Last Sunday was a day for thoughtful reflection in other ways too. Hard on my poached eggs on toast (delicious with marmite too) I came across an altogether less palatable subject in my Sunday Times. Michael Smith had written a full page article on the forthcoming defence review under the title: “The shape of wars to come”.
Difficult decisions will have to be made about reshaping our armed forces with limited funds whichever Government we elect in the spring. The arguments are ranged all along the spectrum from the defeatist (let’s reduce them all to one service) to the alarmist via the pragmatic but as one former Admiral put it: “Peace doesn’t keep itself…..history shows that. We need forces that defeat and deter threats to the UK and protect our interests around the world. If you forget that, you are not going to be any sort of power. You become Belgium”.
Unkind to Belgium perhaps but his meaning is clear. If you wish for peace, prepare for war.
If you have stayed with me this long you may be wondering what John Terry has got to do with all this. I do not consider him to be an expert in this field of e-disclosure although I am prepared to concede he may be or perhaps there is a litigation support manager out there somewhere, whom I have not met, called John Terry! However, you will know the one I am talking about and I am sure you do not need me to intrude on private grief given the revelations of the past few weeks. However, John Terry featured in an article by Alastair Brett, Legal Manager of Times Newspapers, far removed from the sports pages of the same Sunday Times dated Feb 7th.

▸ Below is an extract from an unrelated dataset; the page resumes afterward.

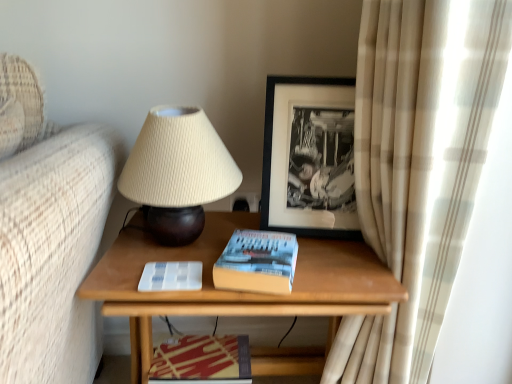 The width and height of the screenshot is (512, 384). Identify the location of vacant space to the right of hardcover book at center. (343, 266).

Beside being drawn by the arresting title – John Terry, the accidental poster boy for press freedom – I decided to read the article because I used to know Alastair at university and although I have lost touch with him I always read his articles as a way of making me believe that I am still in contact with him. His article carried a picture of JT with a pained expression on his face (hardly surprising) and a subtitle which “hails the ruling that leaves liars and cheats exposed” as JT’s so called Super injunction was lifted and his identity was revealed.
Alastair is clearly no lover of the super injunction and I wholeheartedly agree with him. His point, however, was that we are in danger of sleepwalking into the nightmare of a judge made privacy law which only serves to “protect the immoral but legal behaviour of the rich and famous, or which enables philanderers not only to gag a free press but also to claim damages for cheating and lying to their wives and fans”.
Strong words indeed. He went on through a whole range of recent stories from Avram Grant’s visits to a massage parlour in Portsmouth, through Max Mosley’s successful action against the News of the World for invasion of privacy after his predilection for S & M was revealed, to the Sunday Sport journalist who, in 1990, gained access to the hospital room of ‘Allo! ‘Allo! actor Gordon Kaye where he was lying gravely injured following an accident.
His object was to suggest that privacy law in this country is a mess and to propose a solution but whatever the solution it seems to me that the participants would do well to assume you are going to be found out and to take steps to prepare for when it happens. If you want peace, prepare for war! You may not succeed but you will be embroiled in an unpleasant spat if you make no effective preparations.
Something to talk to your clients about, perhaps, before they become involved in their own wars?